We would like first thank MeilleursAgents as host of this meetup, then thank our 3 speakers for their very interesting presentation and also thank the participants for coming still so many at this session.
You can find the slides of our three speakers below:
• Syrielle Montariol, LIMSI, CNRS
Word usage, meaning and connotation change throughout time ; it echoes the various aspects of the evolution of society (cultural, technological…). For example the word “Katrina”, originally associated with female surnames, came closer to the disaster vocabulary after Hurricane Katrina appeared in august 2005.
Diachronic word embeddings are used to grasp such change in an unsupervised way : it is useful to linguistic research to understand the evolution of languages, but also for standard NLP tasks to study long time-range corpora.
In this talk, I will introduce a selection of methods to train time-varying word embeddings and to evaluate it, placing greater emphasis on probabilistic word embeddings models.

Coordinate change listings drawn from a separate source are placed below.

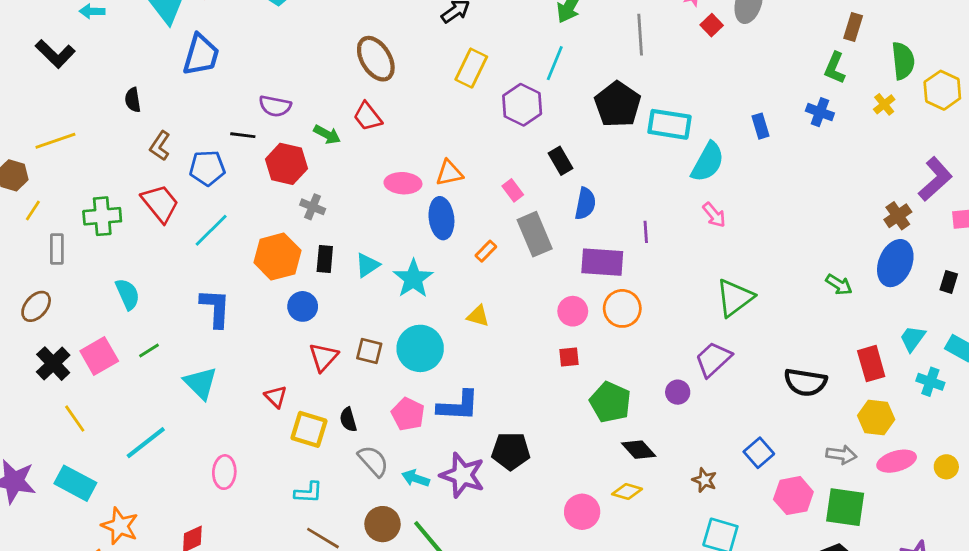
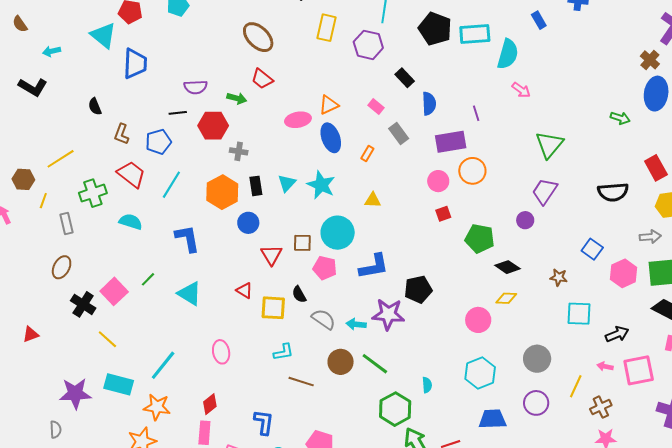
yellow line: (55, 141) -> (61, 159), moved
gray rectangle: (535, 234) -> (399, 134), size x0.7
cyan semicircle: (128, 294) -> (131, 222), moved, turned -35
pink pentagon: (408, 414) -> (325, 268), moved
cyan line: (146, 443) -> (163, 365), moved

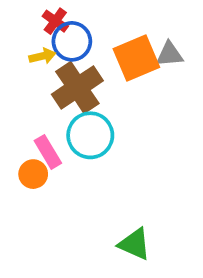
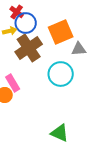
gray triangle: (170, 54) -> (79, 49), moved
cyan circle: (90, 135) -> (61, 74), moved

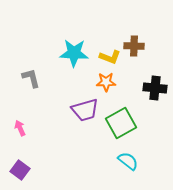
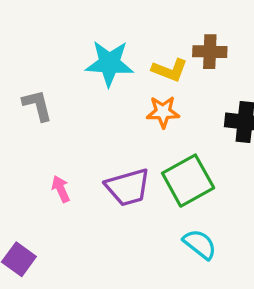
purple trapezoid: (85, 110) -> (128, 187), moved
pink arrow: (20, 128) -> (61, 189), moved

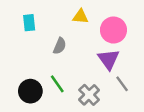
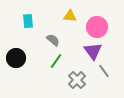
gray semicircle: (60, 46) -> (53, 40), turned -72
green line: (57, 84) -> (56, 61), moved, turned 70
black circle: (30, 91) -> (16, 58), moved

• Pierre Pakey and Dimitri Lozeve, Destygo
If data beats model, why not build models that produce data ? Vast quantities of realistic labeled data will always make the difference in all machine learning optimization problems. At Destygo, we automatically leverage the interactions between users and our conversational AI agents to produce vast quantities of labelled data and train our natural language understanding algorithms in a reinforcement learning framework. We will present the outline of our self-learning pipeline, its relation with state of the art literature and the specificity due to the NLP space. Finally, we will focus more specifically on the network responsible for choosing whether to try something new or not, which is one of the important pieces of the process.
• Julien Perez, Machine Learning and Optimization group, Naver Labs Europe
Over the last 5 years, differentiable programming and deep learning have become the-facto standard on a vast set of decision problems of data science. Three factors have enabled this rapid evolution. First, the availability and systematic collection of data have enabled to gather and leverage large quantities of traces of intelligent behavior. Second, the development of standardized development framework has dramatically accelerated the development of differentiable programming and its applications to the major’s modalities of the numerical world, image, text, and sound. Third, the availability of powerful and affordable computational infrastructure have enabled this new step toward machine intelligence. Beyond these encouraging results, new limits have arisen and need to be addressed. Automatic common-sense acquisition and reasoning capabilities are two of these frontiers that the major research labs of machine learning are now involved. In this context, human language has become once again a support of choice of such research. In this talk, we will take a task of natural language understanding, machine reading, as a medium to illustrate the problem and describe the research progress suggested throughout the machine reading project. First, we will describe several of the limitations the current decision models are suggesting. Secondly, we will speak of adversarial learning and how such approach robustifies learning. Thirdly, we will explore several differentiable transformations that aim at moving toward these goals. Finally, we will discuss ReviewQA, a machine reading corpus over human generated hotel review, that aims at encouraging research around these questions.